* **PROBLEM DESCRIPTION**
Go through the records below from the first line and print each one exactly, stopping after the line that contains "BRAIN Career coaching melibatkan penilaian". Do not print pictures or anything past that line.

[Stored dataset items]
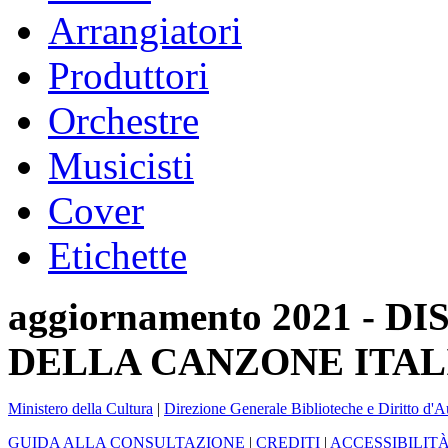
Arrangiatori
Produttori
Orchestre
Musicisti
Cover
Etichette
aggiornamento 2021 -
DELLA CANZONE ITAL
Ministero della Cultura
|
Direzione Generale Biblioteche e Diritto d'A
GUIDA ALLA CONSULTAZIONE
|
CREDITI
|
ACCESSIBILIT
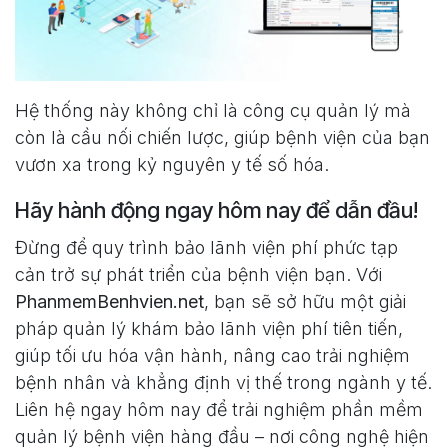
Hệ thống này không chỉ là công cụ quản lý mà
còn là cầu nối chiến lược, giúp bệnh viện của bạn
vươn xa trong kỷ nguyên y tế số hóa.
Hãy hành động ngay hôm nay để dẫn đầu!
Đừng để quy trình bảo lãnh viện phí phức tạp
cản trở sự phát triển của bệnh viện bạn. Với
PhanmemBenhvien.net
, bạn sẽ sở hữu một giải
pháp quản lý khám bảo lãnh viện phí tiên tiến,
giúp tối ưu hóa vận hành, nâng cao trải nghiệm
bệnh nhân và khẳng định vị thế trong ngành y tế.
Liên hệ ngay hôm nay để trải nghiệm phần mềm
quản lý bệnh viện hàng đầu – nơi công nghệ hiện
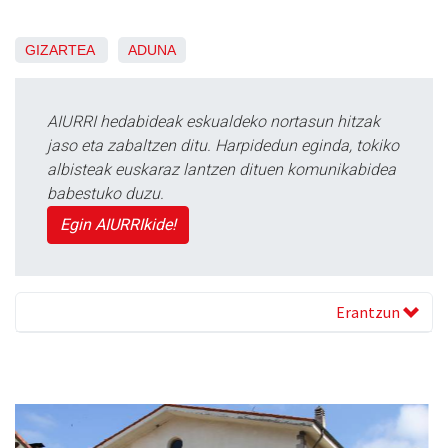
GIZARTEA
ADUNA
AIURRI hedabideak eskualdeko nortasun hitzak
jaso eta zabaltzen ditu. Harpidedun eginda, tokiko
albisteak euskaraz lantzen dituen komunikabidea
babestuko duzu.
Egin AIURRIkide!
Erantzun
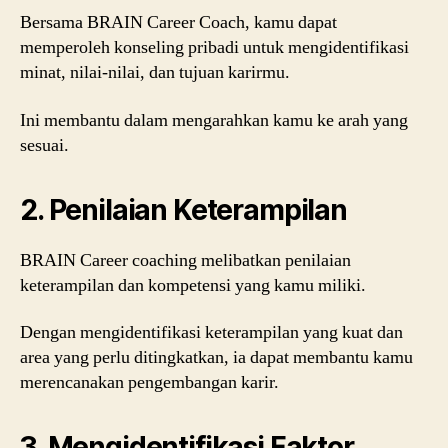
Bersama BRAIN Career Coach, kamu dapat
memperoleh konseling pribadi untuk mengidentifikasi
minat, nilai-nilai, dan tujuan karirmu.
Ini membantu dalam mengarahkan kamu ke arah yang
sesuai.
2. Penilaian Keterampilan
BRAIN Career coaching melibatkan penilaian
keterampilan dan kompetensi yang kamu miliki.
Dengan mengidentifikasi keterampilan yang kuat dan
area yang perlu ditingkatkan, ia dapat membantu kamu
merencanakan pengembangan karir.
3. Mengidentifikasi Faktor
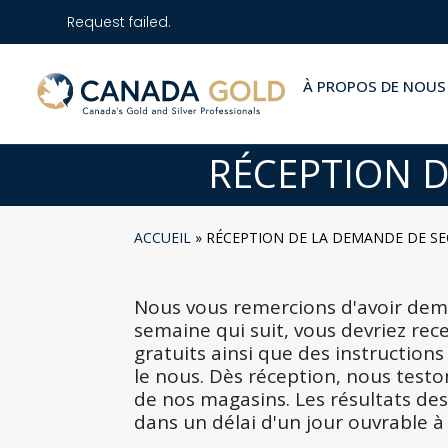
Request failed.
À PROPOS DE NOUS
RÉCEPTION 
ACCUEIL
»
RÉCEPTION DE LA DEMANDE DE S
Nous vous remercions d'avoir dem
semaine qui suit, vous devriez rec
gratuits ainsi que des instructions
le nous. Dès réception, nous test
de nos magasins. Les résultats de
dans un délai d'un jour ouvrable à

* **RESULT OF THE EXERCISE**
Arrangiatori
Produttori
Orchestre
Musicisti
Cover
Etichette
aggiornamento 2021 -
DELLA CANZONE ITAL
Ministero della Cultura
|
Direzione Generale Biblioteche e Diritto d'A
GUIDA ALLA CONSULTAZIONE
|
CREDITI
|
ACCESSIBILIT
Hệ thống này không chỉ là công cụ quản lý mà
còn là cầu nối chiến lược, giúp bệnh viện của bạn
vươn xa trong kỷ nguyên y tế số hóa.
Hãy hành động ngay hôm nay để dẫn đầu!
Đừng để quy trình bảo lãnh viện phí phức tạp
cản trở sự phát triển của bệnh viện bạn. Với
PhanmemBenhvien.net
, bạn sẽ sở hữu một giải
pháp quản lý khám bảo lãnh viện phí tiên tiến,
giúp tối ưu hóa vận hành, nâng cao trải nghiệm
bệnh nhân và khẳng định vị thế trong ngành y tế.
Liên hệ ngay hôm nay để trải nghiệm phần mềm
quản lý bệnh viện hàng đầu – nơi công nghệ hiện
GIZARTEA
ADUNA
AIURRI hedabideak eskualdeko nortasun hitzak
jaso eta zabaltzen ditu. Harpidedun eginda, tokiko
albisteak euskaraz lantzen dituen komunikabidea
babestuko duzu.
Egin AIURRIkide!
Erantzun
Bersama BRAIN Career Coach, kamu dapat
memperoleh konseling pribadi untuk mengidentifikasi
minat, nilai-nilai, dan tujuan karirmu.
Ini membantu dalam mengarahkan kamu ke arah yang
sesuai.
2. Penilaian Keterampilan
BRAIN Career coaching melibatkan penilaian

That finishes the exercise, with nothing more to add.